Desa Cinangka memang menjadi sentra peleburan aki bekas ilegal sejak 1978. Tidak mengherankan jika debu timbel beterbangan ke mana-mana, mencemari udara, tanah, dan air yang menjadi sumber penghidupan penduduk desa.
Kita tahu, aki adalah sumber listrik kendaraan bermotor. Komponen utama aki yang terbuat dari logam timbel (Pb) masih bernilai apabila didaur ulang menjadi bahan baku timah. Persoalannya, pengolahan aki bekas jarang ditangani industri menengah dan besar—yang notabene mudah diatur pemerintah—karena usaha ini memerlukan biaya pengumpulan aki bekas untuk mencapai skala produksi yang menguntungkan. Oleh karena itu, pengolahan aki bekas banyak ditangani dalam skala rumah tangga yang tersebar di pelbagai lokasi, terutama kawasan terpencil. Dari sinilah masalah bermunculan.
Pengolahan aki bekas secara tradisional menggunakan tungku yang menyerupai mulut sumur, tetapi tanpa dilengkapi cerobong dan penangkap debu. Maka, berhamburanlah debu timbel mencemari sekelilingnya dan pada akhirnya berdampak pada anak-anak generasi masa depan.
Harus diakui, tidak mudah menangani pengolahan aki bekas ilegal ini. Setiap kali dilarang atau diawasi di satu titik, pelaku akan memindahkan usahanya ke titik lain. Upaya mencari pihak-pihak yang bertanggung jawab terhadap pemulihan lahan terkontaminasi juga sulit karena mudahnya mereka berpindah. Persoalan ini juga terjadi di industri pertambangan rakyat, terutama emas, yang pencemarannya tak kalah mengkhawatirkan dengan limbah merkurinya.

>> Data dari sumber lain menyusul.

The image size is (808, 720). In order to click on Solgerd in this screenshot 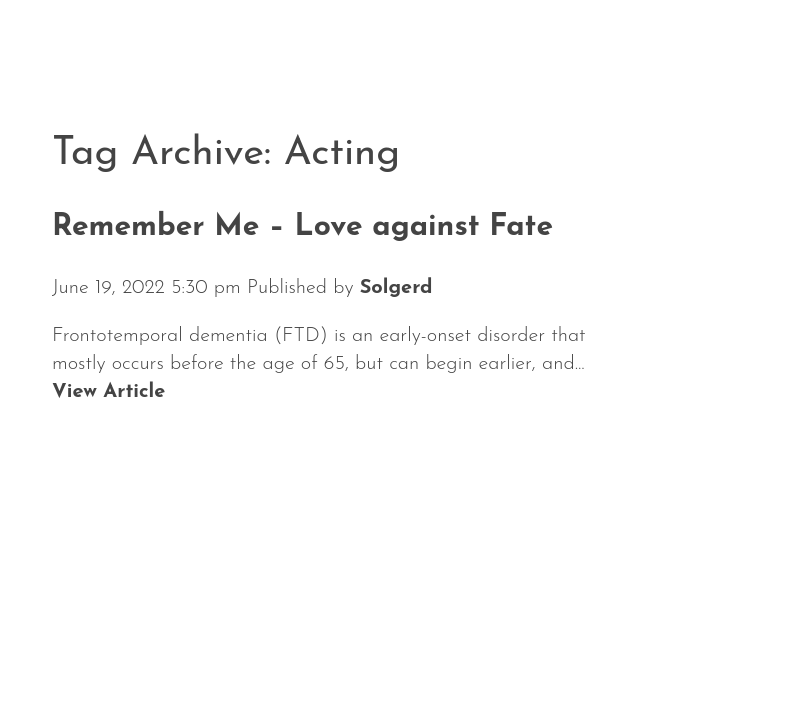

Walau begitu, justru di sinilah peran pemerintah diuji. Dalam kasus Cinangka, misalnya, pengolahan aki bekas ilegal sudah berlangsung 40 tahun sejak 1978. Menjadi pertanyaan kita, upaya apa saja yang sudah dilakukan pemerintah—pusat maupun daerah—dalam kurun sepanjang itu? Gugatan perlu muncul karena UUD 1945 menjamin lingkungan hidup yang baik dan sehat untuk bertempat tinggal bagi setiap warga negara Indonesia, sesuai dengan Pasal 28 UUD 1945.
Kementerian Lingkungan Hidup dan Kehutanan (KLHK) memang telah mengupayakan pemulihan lingkungan dengan Proyek Cinangka Clean Up sekitar lima tahun lalu, tetapi kenyataannya belum signifikan mengatasi dampak.